● EXERCISE DIRECTIONS
The records follow. Retype them without a single change.

● PROVIDED INFORMATION
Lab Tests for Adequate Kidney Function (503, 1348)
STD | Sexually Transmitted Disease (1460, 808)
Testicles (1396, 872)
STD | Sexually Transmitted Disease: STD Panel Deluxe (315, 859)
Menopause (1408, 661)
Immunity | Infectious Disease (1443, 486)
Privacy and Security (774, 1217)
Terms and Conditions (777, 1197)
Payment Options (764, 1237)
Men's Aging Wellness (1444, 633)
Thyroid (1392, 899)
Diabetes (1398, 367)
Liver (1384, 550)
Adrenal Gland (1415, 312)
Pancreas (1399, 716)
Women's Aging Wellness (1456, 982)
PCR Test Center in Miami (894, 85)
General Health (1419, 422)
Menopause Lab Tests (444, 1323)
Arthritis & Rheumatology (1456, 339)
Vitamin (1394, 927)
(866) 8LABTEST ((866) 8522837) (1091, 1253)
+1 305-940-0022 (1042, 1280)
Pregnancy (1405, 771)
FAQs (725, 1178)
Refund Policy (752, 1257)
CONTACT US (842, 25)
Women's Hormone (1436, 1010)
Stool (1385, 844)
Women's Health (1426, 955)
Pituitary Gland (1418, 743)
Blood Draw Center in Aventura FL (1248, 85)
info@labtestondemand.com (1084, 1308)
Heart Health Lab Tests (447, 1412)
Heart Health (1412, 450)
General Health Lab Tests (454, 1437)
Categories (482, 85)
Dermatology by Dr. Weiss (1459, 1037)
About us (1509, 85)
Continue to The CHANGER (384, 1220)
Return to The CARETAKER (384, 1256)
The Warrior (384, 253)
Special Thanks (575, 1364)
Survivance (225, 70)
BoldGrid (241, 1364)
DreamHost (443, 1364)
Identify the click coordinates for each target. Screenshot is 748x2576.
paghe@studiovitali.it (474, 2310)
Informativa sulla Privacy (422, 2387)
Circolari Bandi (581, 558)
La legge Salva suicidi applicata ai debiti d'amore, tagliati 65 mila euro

● RESPONSE
Lab Tests for Adequate Kidney Function (503, 1348)
STD | Sexually Transmitted Disease (1460, 808)
Testicles (1396, 872)
STD | Sexually Transmitted Disease: STD Panel Deluxe (315, 859)
Menopause (1408, 661)
Immunity | Infectious Disease (1443, 486)
Privacy and Security (774, 1217)
Terms and Conditions (777, 1197)
Payment Options (764, 1237)
Men's Aging Wellness (1444, 633)
Thyroid (1392, 899)
Diabetes (1398, 367)
Liver (1384, 550)
Adrenal Gland (1415, 312)
Pancreas (1399, 716)
Women's Aging Wellness (1456, 982)
PCR Test Center in Miami (894, 85)
General Health (1419, 422)
Menopause Lab Tests (444, 1323)
Arthritis & Rheumatology (1456, 339)
Vitamin (1394, 927)
(866) 8LABTEST ((866) 8522837) (1091, 1253)
+1 305-940-0022 (1042, 1280)
Pregnancy (1405, 771)
FAQs (725, 1178)
Refund Policy (752, 1257)
CONTACT US (842, 25)
Women's Hormone (1436, 1010)
Stool (1385, 844)
Women's Health (1426, 955)
Pituitary Gland (1418, 743)
Blood Draw Center in Aventura FL (1248, 85)
info@labtestondemand.com (1084, 1308)
Heart Health Lab Tests (447, 1412)
Heart Health (1412, 450)
General Health Lab Tests (454, 1437)
Categories (482, 85)
Dermatology by Dr. Weiss (1459, 1037)
About us (1509, 85)
Continue to The CHANGER (384, 1220)
Return to The CARETAKER (384, 1256)
The Warrior (384, 253)
Special Thanks (575, 1364)
Survivance (225, 70)
BoldGrid (241, 1364)
DreamHost (443, 1364)
Identify the click coordinates for each target. Screenshot is 748x2576.
paghe@studiovitali.it (474, 2310)
Informativa sulla Privacy (422, 2387)
Circolari Bandi (581, 558)
La legge Salva suicidi applicata ai debiti d'amore, tagliati 65 mila euro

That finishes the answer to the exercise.